WHAT IS EXPECTED:
From the line containing "今明偏東風環境氣溫較高 東半部局部短暫雨、午後各地山" to the final line of the listing, restate each line word for word and add nothing.

LISTED ENTRIES:
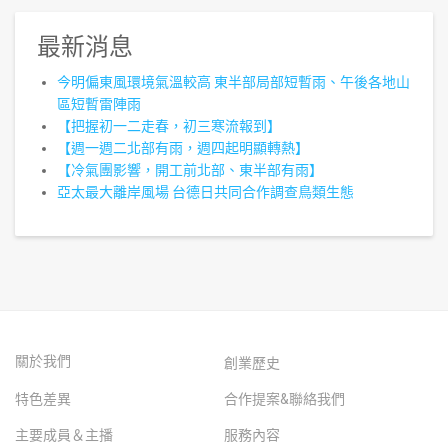
最新消息
今明偏東風環境氣溫較高 東半部局部短暫雨、午後各地山
區短暫雷陣雨
【把握初一二走春，初三寒流報到】
【週一週二北部有雨，週四起明顯轉熱】
【冷氣團影響，開工前北部、東半部有雨】
亞太最大離岸風場 台德日共同合作調查鳥類生態
關於我們
創業歷史
特色差異
合作提案&聯絡我們
主要成員＆主播
服務內容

RESULT FOR THIS EXERCISE:
今明偏東風環境氣溫較高 東半部局部短暫雨、午後各地山
區短暫雷陣雨
【把握初一二走春，初三寒流報到】
【週一週二北部有雨，週四起明顯轉熱】
【冷氣團影響，開工前北部、東半部有雨】
亞太最大離岸風場 台德日共同合作調查鳥類生態
關於我們
創業歷史
特色差異
合作提案&聯絡我們
主要成員＆主播
服務內容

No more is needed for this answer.